*WHAT THIS TASK INVOLVES*: Reproduce verbatim the lines of the material below, starting at the line with "Get a summary" and ending at the line with "Applied entities for a tax", both inclusive; skip the rest.

*SUPPLIED MATERIAL*:

········

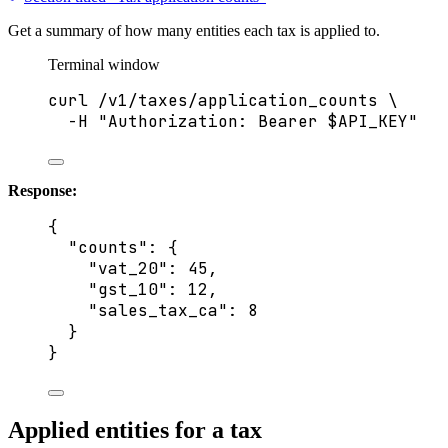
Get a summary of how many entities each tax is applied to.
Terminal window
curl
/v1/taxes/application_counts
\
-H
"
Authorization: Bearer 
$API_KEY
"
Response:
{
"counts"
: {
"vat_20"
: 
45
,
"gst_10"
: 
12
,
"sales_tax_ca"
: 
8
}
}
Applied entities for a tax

········

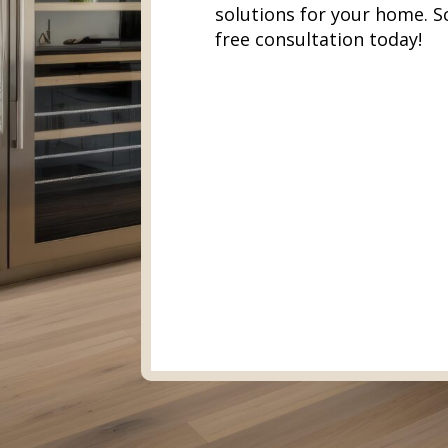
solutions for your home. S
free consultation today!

········

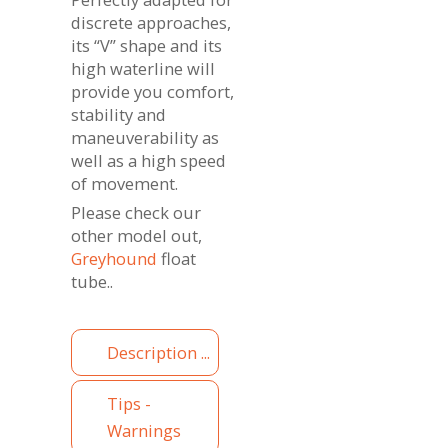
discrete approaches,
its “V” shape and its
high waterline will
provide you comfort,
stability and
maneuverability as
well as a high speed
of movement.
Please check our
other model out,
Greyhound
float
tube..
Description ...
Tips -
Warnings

········

*RESPONSE TO THIS EXERCISE*:
Get a summary of how many entities each tax is applied to.
Terminal window
curl
/v1/taxes/application_counts
\
-H
"
Authorization: Bearer 
$API_KEY
"
Response:
{
"counts"
: {
"vat_20"
: 
45
,
"gst_10"
: 
12
,
"sales_tax_ca"
: 
8
}
}
Applied entities for a tax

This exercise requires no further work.